WHAT YOU NEED TO DO => Report all lines of the records that contain "громадян".

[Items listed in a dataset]
'''

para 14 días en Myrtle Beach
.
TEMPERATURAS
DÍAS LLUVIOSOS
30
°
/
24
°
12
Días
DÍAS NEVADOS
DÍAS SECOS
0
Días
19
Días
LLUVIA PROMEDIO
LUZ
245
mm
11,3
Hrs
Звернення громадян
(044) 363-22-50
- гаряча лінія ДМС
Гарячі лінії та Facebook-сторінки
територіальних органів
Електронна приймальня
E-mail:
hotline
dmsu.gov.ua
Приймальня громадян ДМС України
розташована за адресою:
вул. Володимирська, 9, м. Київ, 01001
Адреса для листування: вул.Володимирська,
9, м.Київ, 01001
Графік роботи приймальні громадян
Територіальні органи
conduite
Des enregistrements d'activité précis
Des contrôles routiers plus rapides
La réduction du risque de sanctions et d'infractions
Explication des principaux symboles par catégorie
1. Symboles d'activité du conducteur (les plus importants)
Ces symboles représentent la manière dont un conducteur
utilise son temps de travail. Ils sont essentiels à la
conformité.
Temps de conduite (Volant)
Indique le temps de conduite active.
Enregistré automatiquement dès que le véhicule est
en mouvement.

'''
'''

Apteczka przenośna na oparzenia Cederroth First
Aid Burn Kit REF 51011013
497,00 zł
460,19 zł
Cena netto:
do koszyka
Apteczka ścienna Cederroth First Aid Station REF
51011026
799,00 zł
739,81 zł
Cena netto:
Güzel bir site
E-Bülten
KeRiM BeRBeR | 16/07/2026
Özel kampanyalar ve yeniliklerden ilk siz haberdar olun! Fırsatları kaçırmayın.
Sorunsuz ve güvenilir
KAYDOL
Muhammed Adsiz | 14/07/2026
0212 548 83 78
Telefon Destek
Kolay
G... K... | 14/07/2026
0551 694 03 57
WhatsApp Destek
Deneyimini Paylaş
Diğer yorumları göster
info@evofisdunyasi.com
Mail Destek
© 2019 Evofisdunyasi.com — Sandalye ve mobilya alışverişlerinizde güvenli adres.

'''
'''

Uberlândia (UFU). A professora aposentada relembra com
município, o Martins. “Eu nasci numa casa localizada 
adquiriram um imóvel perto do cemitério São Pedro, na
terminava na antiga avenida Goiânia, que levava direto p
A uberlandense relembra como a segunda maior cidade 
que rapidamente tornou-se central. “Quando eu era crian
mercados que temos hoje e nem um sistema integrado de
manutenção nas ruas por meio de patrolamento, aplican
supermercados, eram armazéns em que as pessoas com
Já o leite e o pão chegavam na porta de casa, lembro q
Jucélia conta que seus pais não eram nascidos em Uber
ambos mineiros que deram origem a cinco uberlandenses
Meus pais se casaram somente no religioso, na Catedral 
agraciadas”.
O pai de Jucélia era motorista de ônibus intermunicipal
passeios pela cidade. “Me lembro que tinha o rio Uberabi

'''

SOLUTION TO THE EXERCISE =>
Звернення громадян
Приймальня громадян ДМС України
Графік роботи приймальні громадян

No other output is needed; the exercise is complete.